[PROVIDED DATA Boundary: Start]

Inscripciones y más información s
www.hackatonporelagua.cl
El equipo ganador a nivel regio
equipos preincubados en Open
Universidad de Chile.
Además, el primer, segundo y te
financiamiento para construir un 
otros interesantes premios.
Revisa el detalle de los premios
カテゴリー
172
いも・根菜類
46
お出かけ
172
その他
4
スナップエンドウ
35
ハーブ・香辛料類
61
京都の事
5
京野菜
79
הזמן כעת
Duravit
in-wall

[PROVIDED DATA Boundary: End]
[PROVIDED DATA Boundary: Start]

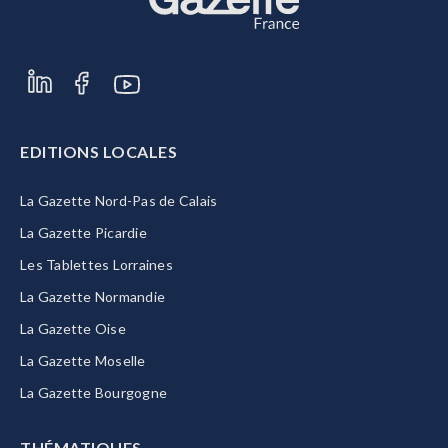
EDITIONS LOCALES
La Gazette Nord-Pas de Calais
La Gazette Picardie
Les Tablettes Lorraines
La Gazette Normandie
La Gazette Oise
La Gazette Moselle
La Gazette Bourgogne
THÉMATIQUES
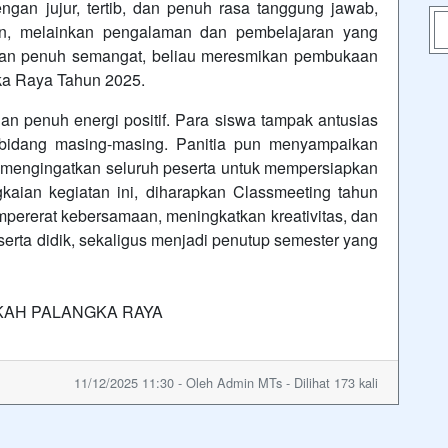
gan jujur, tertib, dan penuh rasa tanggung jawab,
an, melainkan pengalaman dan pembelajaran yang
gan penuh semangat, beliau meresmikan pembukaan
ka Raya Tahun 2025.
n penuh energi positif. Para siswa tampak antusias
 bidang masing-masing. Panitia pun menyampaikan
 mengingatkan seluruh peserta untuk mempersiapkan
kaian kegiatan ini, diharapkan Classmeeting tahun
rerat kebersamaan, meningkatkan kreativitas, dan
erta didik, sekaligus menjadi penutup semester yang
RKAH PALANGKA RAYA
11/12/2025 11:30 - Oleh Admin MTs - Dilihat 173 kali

[PROVIDED DATA Boundary: End]

• **ASSIGNED TASK**: The answer should consist of all lines from the records above that hold the word "Gazette".

• **ANSWER BOX**:
La Gazette Nord-Pas de Calais
La Gazette Picardie
La Gazette Normandie
La Gazette Oise
La Gazette Moselle
La Gazette Bourgogne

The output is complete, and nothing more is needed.